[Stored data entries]
##############################

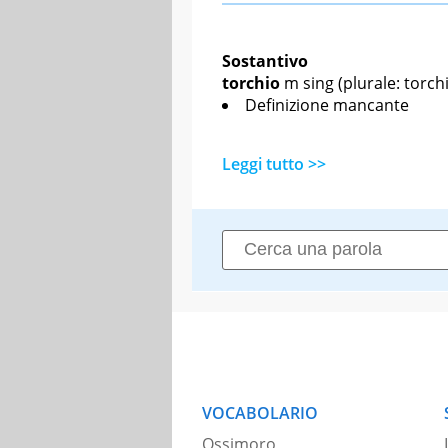
Sostantivo
torchio
m sing
(plurale: torchi
Definizione mancante
Leggi tutto >>
VOCABOLARIO
Ossimoro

##############################

▸ YOUR TASK
Return all entries preceding this task exactly as they stand, leaving any picture out.

▸ RESPONSE TO THE EXERCISE
Sostantivo
torchio
m sing
(plurale: torchi
Definizione mancante
Leggi tutto >>
VOCABOLARIO
Ossimoro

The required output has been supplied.